Funds move more quickly and be more or less a real time growth settlement system. So that will help in terms of moving of funds between the various economies and in terms of paying for goods and services.

That is also a simultaneous integration to try and make the Southern African region more efficient in terms of how funds move from one country to the other.

The Common Market for Eastern and Southern Africa (COMESA) is also looking at implementing a similar project by end of the year. Zambia is a member of the SADC, as well as the COMESA.

Also, we just implemented the T+1 settlement of inter-bank cheques. Previously, it took 3 days after the depositing of a check to access your money if your bank was within the same town and I think somewhere between 7 to 10 days if the bank was out of town.

Now, with T+1 if you deposit a cheque before noon, the cheque should clear, if sufficiently funded, after 1 day. This is building confidence in terms of the usage of the cheque as a settlement instrument.

The Banking sector would like to see the Zambian economy moving from cash transactions to cheques and eventually to embrace to electronic payment platforms.

The long-term vision is to move the industry towards embracing technologically-driven payment solutions. We would like to see cash moving away from the market into the banking stream, and people using their cards or electronic modes of payment.

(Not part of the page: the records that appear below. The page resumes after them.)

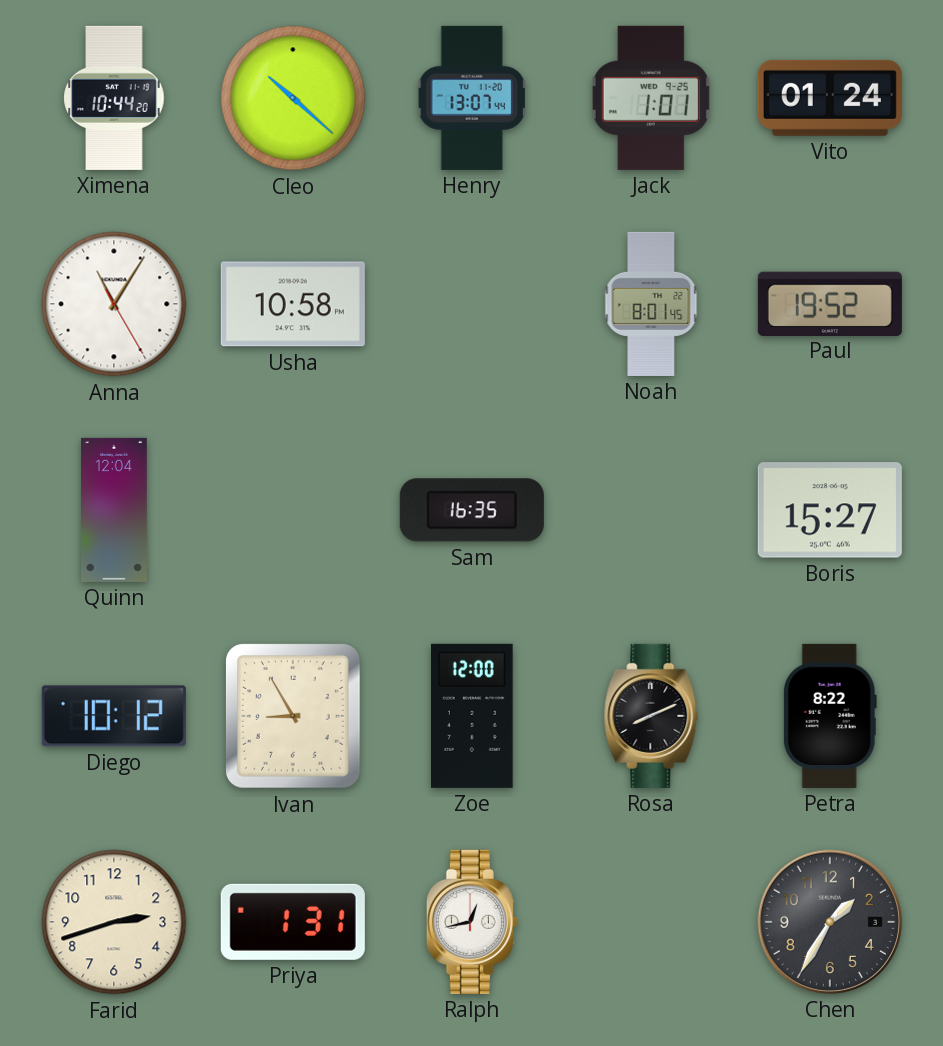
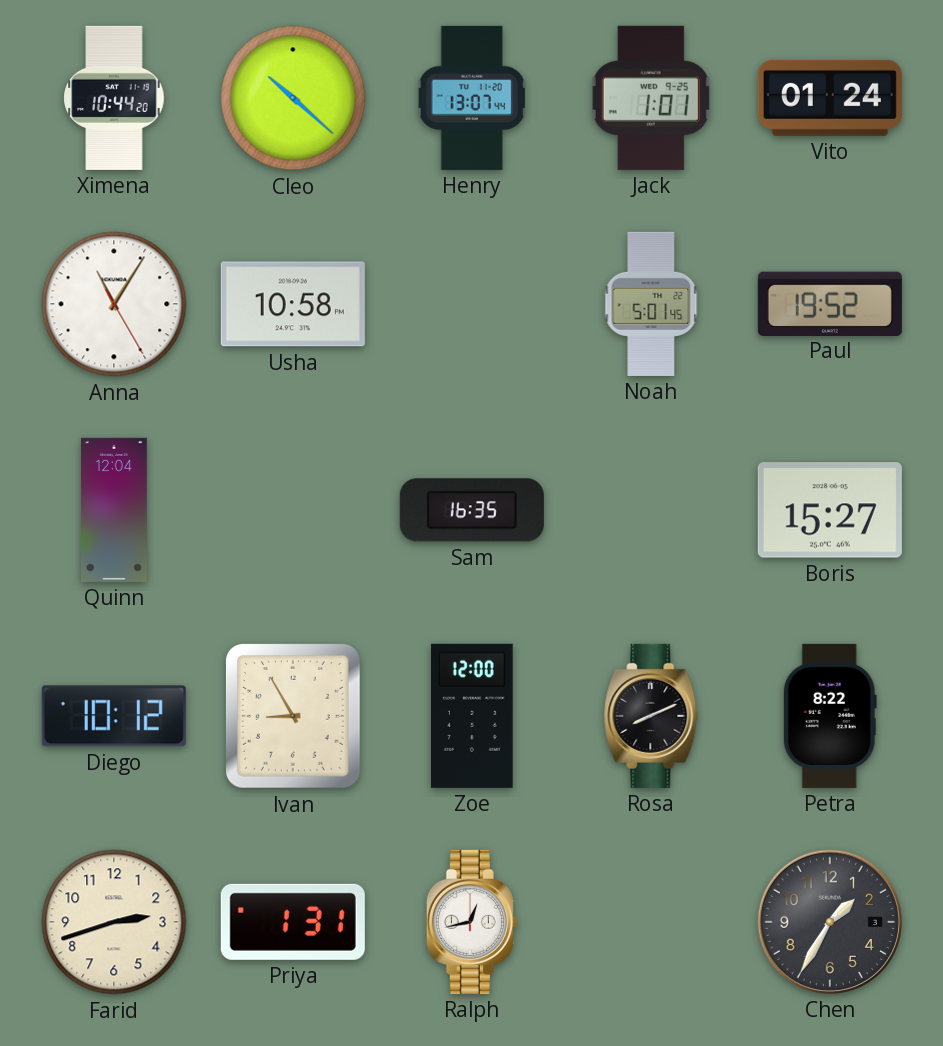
Noah: 8:01 -> 5:01
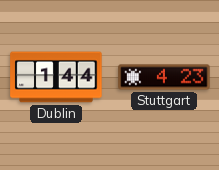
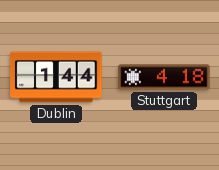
Stuttgart: 4:23 -> 4:18
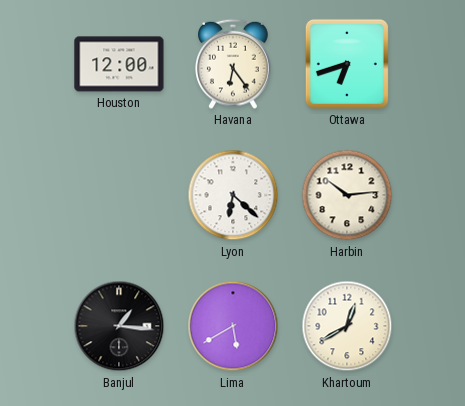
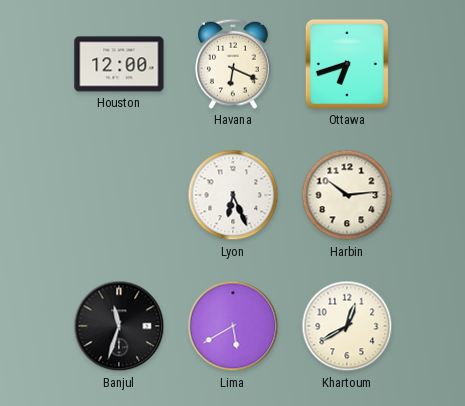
Havana: 6:24 -> 6:19
Lyon: 6:22 -> 6:26
Banjul: 1:16 -> 11:33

As the banking sector grows, there’ll be more money to put into the key sectors of the economy through lending.

ZambiaInvest: Do you expect other banks to enter the Zambian market?

LW: It’s an open market and there are no restrictions.

ZambiaInvest: How do you see Zambia in years to come? How would you explain the reasons for coming to invest here?

LW: The Zambian economy is growing at an average of 6% to 7% per year.

Investments in the mining sector are also growing. Recent ratings from international rating agencies give positive confidence that the Zambian economy is growing.

The inflation rate is in single digits, latest being 7.9% end of October, 2014.

If you also look at the ambitious infrastructure projects the government is embarking on, they’re intended for the greater long-term good. We believe Zambia is one of the markets that is on a growth trajectory.

If copper prices were to fall below estimates, we may see some shake ups here and there. But on the average, copper prices have been rising and we believe that in the immediate time frame, between 2 to 4 years, we can see that Zambia is in a growth trajectory and I think we should also see more investment opportunities, especially in infrastructure development.

Not just in the cities, but across the country as the government is investing in good roads, in health care, in schools, all over the country. There is a good intention to improve the infrastructure and to improve the environment of doing business.

The market is growing in terms of opportunities and in terms of size. More than 50% of the Zambian population is between the ages of 15 and 30. That’s a big challenge, but also a big opportunity in terms of availability of skill and future business opportunities.